Kevin Pacey wrote on Sat, Mar 9 07:31 PM UTC in reply to Kevin Pacey from 06:34 PM:

I've edited my last post a bit, for any who missed it.


Kevin Pacey wrote on Sat, Mar 9 09:48 PM UTC in reply to H. G. Muller from 06:12 PM:

Re: "It was not checked by anyone, so it must be wrong" is not really a valid line of reasoning"... (H.G. wrote)

Something being not yet worthy of trust is a shade different than being said to be wrong (or proven to be).

In 'Secrets of Practical Chess', GM Dr.[of math] John Nunn wrote of little- or un-tested sequences of play (in over-the-board games of strong players) in the opening phase of a game, that are recommended by chess authors, not to trust them to be in your chess opening repertoire (especially if you must rely on just such sequence(s) to keep your repertoire from going under, I'd add). Meaning, I suppose, treat them like rubbish until proven otherwise. Or, let someone else be the Guinea Pig - probably the advice was especially meant for players well below GM level.

That was back in the 1990s, when commercially available computer engines were mostly still relatively weak, though. Nowadays maybe you can count on what you come up with at home using a chess engine as to be virtually golden.


H. G. Muller wrote on Sun, Mar 10 08:07 AM UTC in reply to Kevin Pacey from Sat Mar 9 09:48 PM:

I am not sure what you try to demonstrate with this example. Obviously something that has never been tested in any way, but just pulled out of the hat of the one who suggests it, should be considered of questionable value, and should be accompanied by a warning. As Dr. Nunn does, for untested opening lines. And as I do, for untested piece values. That is an entirely different situation than mistrusting someone who reports results of an elaborate investigation, just because he is the only one so far that has done such an investigation. It is the difference of someone being a murder suspect merely because he has no alibi, or having an eye witness that testifies under oath he saw him do it. That seems a pretty big difference. And we are talking here about publication of results that are in principle verifiable, as they were accompanied by a description of the method obtaining them, which others could repeat. That is like a murder in front of an audience, where you so far only had one of the spectators testify. I don't think that the police in that case would postpone the arrest until other witnesses were located and interviewed. But they would not arrest all the people that have no alibi.

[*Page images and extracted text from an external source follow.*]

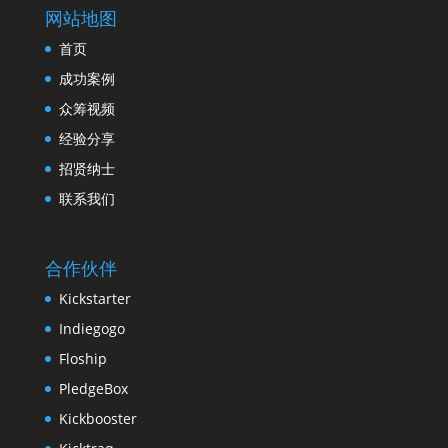
网站地图
首页
成功案例
众筹视频
经验分享
招贤纳士
联系我们
合作伙伴
Kickstarter
Indiegogo
Floship
PledgeBox
Kickbooster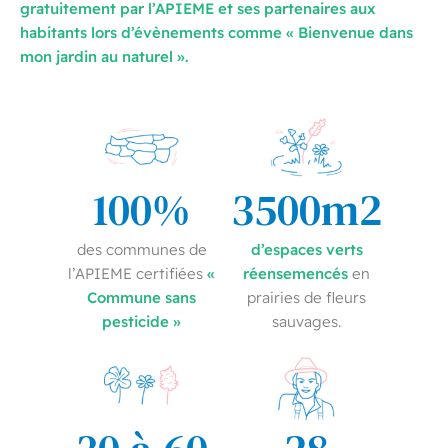
gratuitement par l’APIEME et ses partenaires aux
habitants lors d’évènements comme « Bienvenue dans
mon jardin au naturel ».
100%
3500m2
d’espaces verts
des communes de
«
réensemencés
l’APIEME certifiées
en
Commune sans
prairies de fleurs
pesticide »
sauvages.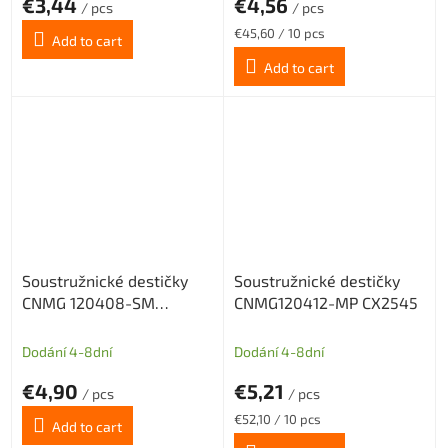
€3,44
€4,56
/ pcs
/ pcs
Measure
€45,60 / 10 pcs
Add to cart
price:
Add to cart
Soustružnické destičky
Soustružnické destičky
CNMG 120408-SM
CNMG120412-MP CX2545
CX2560
Dodání 4-8dní
Dodání 4-8dní
€4,90
€5,21
/ pcs
/ pcs
Measure
€52,10 / 10 pcs
Add to cart
price: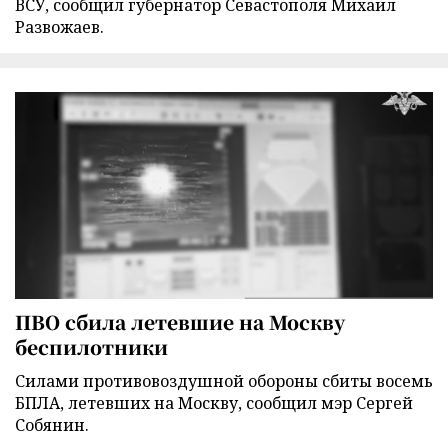
ВСУ, сообщил губернатор Севастополя Михаил
Развожаев.
ПВО сбила летевшие на Москву
беспилотники
Силами противовоздушной обороны сбиты восемь
БПЛА, летевших на Москву, сообщил мэр Сергей
Собянин.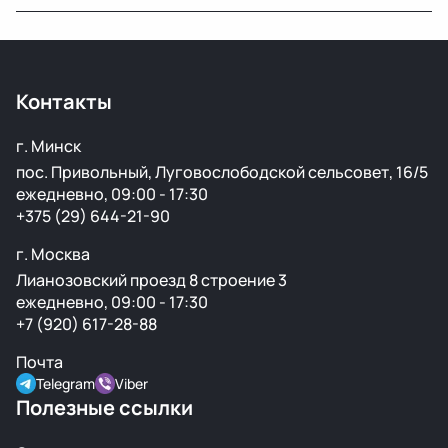
зависимости от транспортной компании.
Да, возврат возможен в течение 14 дней при
сохранении товарного вида и целостности пломб.
Контакты
г. Минск
пос. Привольный, Луговослободской сельсовет, 16/5
ежедневно, 09:00 - 17:30
+375 (29) 644-21-90
г. Москва
Лианозовский проезд 8 строение 3
ежедневно, 09:00 - 17:30
+7 (920) 617-28-88
Почта
Telegram
Viber
Полезные ссылки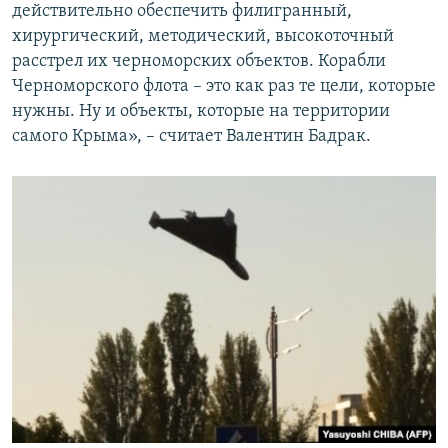
действительно обеспечить филигранный,
хирургический, методический, высокоточный
расстрел их черноморских объектов. Корабли
Черноморского флота – это как раз те цели, которые
нужны. Ну и объекты, которые на территории
самого Крыма», – считает Валентин Бадрак.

And piece values are a lot like opening lines. It is trivial to propose them, as an educated guess, but completely non-obvious what would be the result of actually playing that opening line or using these piece values to guide your play. It is important to know if they are merely proposed as a possibilty, or whether evidence of any kind has been collected that they actually work.

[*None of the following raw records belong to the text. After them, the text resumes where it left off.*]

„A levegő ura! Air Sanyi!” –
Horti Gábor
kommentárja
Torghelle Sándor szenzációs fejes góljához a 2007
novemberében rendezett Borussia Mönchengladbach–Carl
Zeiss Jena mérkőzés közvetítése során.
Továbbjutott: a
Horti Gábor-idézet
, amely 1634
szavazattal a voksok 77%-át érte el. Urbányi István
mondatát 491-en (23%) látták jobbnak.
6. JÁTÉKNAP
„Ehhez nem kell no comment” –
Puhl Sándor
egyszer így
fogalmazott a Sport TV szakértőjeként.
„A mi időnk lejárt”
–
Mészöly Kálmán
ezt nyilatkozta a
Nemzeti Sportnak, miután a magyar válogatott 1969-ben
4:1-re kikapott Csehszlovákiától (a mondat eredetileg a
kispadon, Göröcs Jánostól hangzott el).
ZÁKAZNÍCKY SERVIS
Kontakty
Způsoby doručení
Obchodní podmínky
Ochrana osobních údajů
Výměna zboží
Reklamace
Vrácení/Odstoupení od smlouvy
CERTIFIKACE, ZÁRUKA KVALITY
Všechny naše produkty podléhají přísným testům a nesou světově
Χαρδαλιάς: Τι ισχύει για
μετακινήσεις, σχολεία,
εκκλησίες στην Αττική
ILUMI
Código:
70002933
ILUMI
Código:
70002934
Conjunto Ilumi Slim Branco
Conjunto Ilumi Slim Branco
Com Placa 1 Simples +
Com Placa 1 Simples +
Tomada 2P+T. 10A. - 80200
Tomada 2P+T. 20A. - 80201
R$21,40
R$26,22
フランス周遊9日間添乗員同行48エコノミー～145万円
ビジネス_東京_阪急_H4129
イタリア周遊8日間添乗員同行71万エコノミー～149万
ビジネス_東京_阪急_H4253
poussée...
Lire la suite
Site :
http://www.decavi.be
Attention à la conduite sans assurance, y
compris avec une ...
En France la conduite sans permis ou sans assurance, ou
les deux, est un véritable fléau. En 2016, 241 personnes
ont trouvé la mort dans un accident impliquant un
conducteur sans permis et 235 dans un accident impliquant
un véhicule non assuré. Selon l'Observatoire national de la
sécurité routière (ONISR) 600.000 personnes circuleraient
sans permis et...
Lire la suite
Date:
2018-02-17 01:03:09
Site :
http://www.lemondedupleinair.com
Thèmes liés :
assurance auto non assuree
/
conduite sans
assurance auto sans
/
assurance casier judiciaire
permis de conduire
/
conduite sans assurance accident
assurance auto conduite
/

Kevin Pacey wrote on Sun, Mar 10 03:26 PM UTC in reply to H. G. Muller from 08:07 AM:

Your second paragraph may be bang on, except it could be a circular argument to say a body of evidence has been found by chess studies, yet it is the methodology of those very studies that might be viewed as unproven.


H. G. Muller wrote on Sun, Mar 10 04:13 PM UTC in reply to Kevin Pacey from 03:26 PM:

Sure, methods can be wrong, and therefore have to be validated as well. This holds more for true computer studies using engines, than for selecting positions from a game database and counting those. The claim that piece A doesn't have a larger value B if good players cannot beat each other when they have A instead of B more often than not is not really a method. It is the definition of value. So counting the number of wins is by definition a good method. The only thing that might require validation is whether the person having applied this method is able to count. But there is a point where healthy skepsis becomes paranoia, and this seems far over the edge.

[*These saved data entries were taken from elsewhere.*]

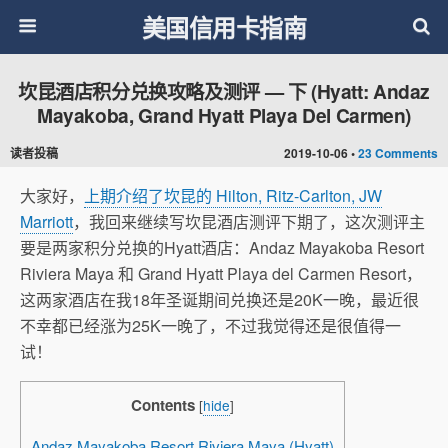
美国信用卡指南
坎昆酒店积分兑换攻略及测评 — 下 (Hyatt: Andaz
Mayakoba, Grand Hyatt Playa Del Carmen)
读者投稿
2019-10-06 •
23 Comments
大家好，
上期介绍了坎昆的 Hilton, Ritz-Carlton, JW
Marriott
，我回来继续写坎昆酒店测评下期了，这次测评主
要是两家积分兑换的Hyatt酒店：Andaz Mayakoba Resort
Riviera Maya 和 Grand Hyatt Playa del Carmen Resort，
这两家酒店在我18年圣诞期间兑换还是20K一晚，最近很
不幸都已经涨为25K一晚了，不过我觉得还是很值得一
试！
Contents
[
hide
]
Andaz Mayakoba Resort Riviera Maya (Hyatt)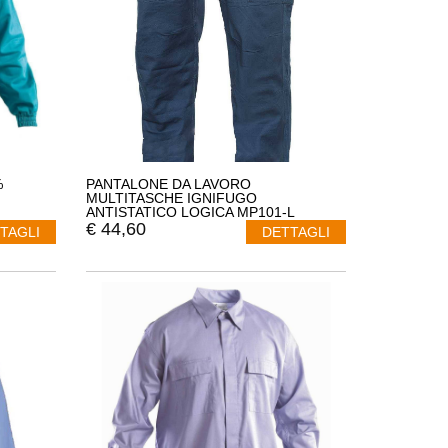
%
PANTALONE DA LAVORO
MULTITASCHE IGNIFUGO
ANTISTATICO LOGICA MP101-L
€
44,60
TAGLI
DETTAGLI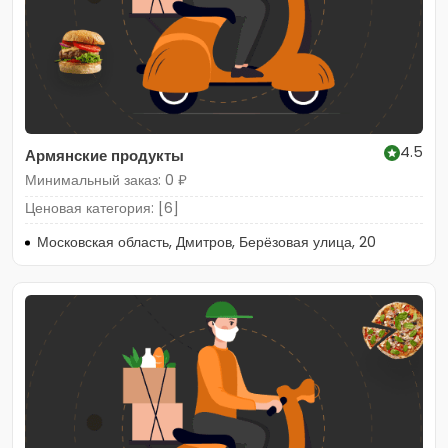
4.5
Армянские продукты
Минимальный заказ: 0 ₽
Ценовая категория: [6]
Московская область, Дмитров, Берёзовая улица, 20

Extracting similar statistics from computer-generated games has much larger potential for being in error. Is the level of play good enough to produce realistic games? How sensitive are the result statistics to misconceptions that the engines might have had? It would be expected of someone publishing results from a new method to have investigated those issues. And the method applied to the orthodox pieces should of course reproduce the classical values.

For the self-play method to derive empirical piece values I have of course investigated all that before I started to trust any results. I played games with Pawn odds at many different time controls, as well as with some selected imbalances (such as BB-vs-NN) to see if the number of excess wins was the same fraction of the Pawn-odds advantage. (It was.) And whether the results for a B-N imbalance were different for using an engine that thought B>N as for using one that thought N>B. (They weren't.)

New methods don't become valid because more people apply them; if they all do the same wrong thing they will all confirm each other's faulty results. You validate them by recognizing their potential for error, and then test whether they suffer from this.


Kevin Pacey wrote on Sun, Mar 10 06:49 PM UTC in reply to H. G. Muller from 04:13 PM:

I guess I have to get into the specifics I personally still don't trust about computer studies, again.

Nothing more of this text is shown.